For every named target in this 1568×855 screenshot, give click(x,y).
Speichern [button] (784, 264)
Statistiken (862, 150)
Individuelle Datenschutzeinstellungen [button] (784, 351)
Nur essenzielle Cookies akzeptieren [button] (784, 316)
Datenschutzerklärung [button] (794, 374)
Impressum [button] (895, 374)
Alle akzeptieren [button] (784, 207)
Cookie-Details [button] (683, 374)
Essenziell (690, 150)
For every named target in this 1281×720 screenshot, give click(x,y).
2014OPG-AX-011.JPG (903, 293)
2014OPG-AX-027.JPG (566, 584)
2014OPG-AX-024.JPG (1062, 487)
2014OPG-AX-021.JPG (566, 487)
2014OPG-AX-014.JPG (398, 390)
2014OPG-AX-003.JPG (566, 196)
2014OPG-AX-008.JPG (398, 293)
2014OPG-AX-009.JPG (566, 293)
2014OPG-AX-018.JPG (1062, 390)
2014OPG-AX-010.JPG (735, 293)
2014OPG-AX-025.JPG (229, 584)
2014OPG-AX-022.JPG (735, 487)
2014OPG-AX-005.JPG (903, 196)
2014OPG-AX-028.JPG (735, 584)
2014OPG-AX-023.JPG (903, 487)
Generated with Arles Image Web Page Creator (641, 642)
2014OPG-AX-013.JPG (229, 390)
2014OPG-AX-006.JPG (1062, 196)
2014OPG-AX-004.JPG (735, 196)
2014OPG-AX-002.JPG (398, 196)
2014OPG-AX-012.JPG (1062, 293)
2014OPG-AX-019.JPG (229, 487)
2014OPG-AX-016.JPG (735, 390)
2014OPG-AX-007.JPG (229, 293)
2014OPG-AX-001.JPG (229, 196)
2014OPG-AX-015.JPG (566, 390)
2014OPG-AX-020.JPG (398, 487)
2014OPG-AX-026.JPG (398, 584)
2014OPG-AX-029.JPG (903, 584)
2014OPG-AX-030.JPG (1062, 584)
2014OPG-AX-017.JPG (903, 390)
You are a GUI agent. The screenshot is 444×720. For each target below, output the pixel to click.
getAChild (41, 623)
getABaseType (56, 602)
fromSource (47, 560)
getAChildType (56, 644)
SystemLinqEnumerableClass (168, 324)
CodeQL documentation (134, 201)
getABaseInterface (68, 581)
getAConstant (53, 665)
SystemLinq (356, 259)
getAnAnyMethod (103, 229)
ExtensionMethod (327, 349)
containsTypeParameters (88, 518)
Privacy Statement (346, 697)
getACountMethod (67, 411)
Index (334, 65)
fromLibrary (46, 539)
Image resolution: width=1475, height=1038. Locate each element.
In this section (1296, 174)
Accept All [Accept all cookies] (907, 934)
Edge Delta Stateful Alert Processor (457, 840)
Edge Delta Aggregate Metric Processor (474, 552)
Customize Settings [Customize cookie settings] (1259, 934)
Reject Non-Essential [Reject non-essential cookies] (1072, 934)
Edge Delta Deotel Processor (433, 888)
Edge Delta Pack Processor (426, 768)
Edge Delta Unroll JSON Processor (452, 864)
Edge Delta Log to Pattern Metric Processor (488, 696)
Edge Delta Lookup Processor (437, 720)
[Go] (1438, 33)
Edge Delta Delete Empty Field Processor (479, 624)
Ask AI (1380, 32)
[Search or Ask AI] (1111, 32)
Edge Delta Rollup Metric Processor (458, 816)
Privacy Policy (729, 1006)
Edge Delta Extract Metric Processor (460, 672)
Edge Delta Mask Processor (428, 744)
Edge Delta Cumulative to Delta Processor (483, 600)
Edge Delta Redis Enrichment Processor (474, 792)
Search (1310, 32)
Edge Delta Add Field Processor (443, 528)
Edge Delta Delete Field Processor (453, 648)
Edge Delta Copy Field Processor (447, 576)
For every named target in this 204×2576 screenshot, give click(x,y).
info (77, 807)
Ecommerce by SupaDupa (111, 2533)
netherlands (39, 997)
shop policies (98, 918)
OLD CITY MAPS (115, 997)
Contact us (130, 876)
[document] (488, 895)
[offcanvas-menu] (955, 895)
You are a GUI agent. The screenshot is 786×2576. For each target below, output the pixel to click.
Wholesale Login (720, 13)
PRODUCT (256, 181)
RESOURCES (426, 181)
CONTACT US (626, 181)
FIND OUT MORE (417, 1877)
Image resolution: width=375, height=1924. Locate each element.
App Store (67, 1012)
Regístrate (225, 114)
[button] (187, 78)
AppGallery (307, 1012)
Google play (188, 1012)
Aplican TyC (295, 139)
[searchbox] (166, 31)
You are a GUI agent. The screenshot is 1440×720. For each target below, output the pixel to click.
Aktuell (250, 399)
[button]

════════

● Your assignment: Could you state how many lines of the records contain "Image"? Give the number and nothing else.

● Answer below: 3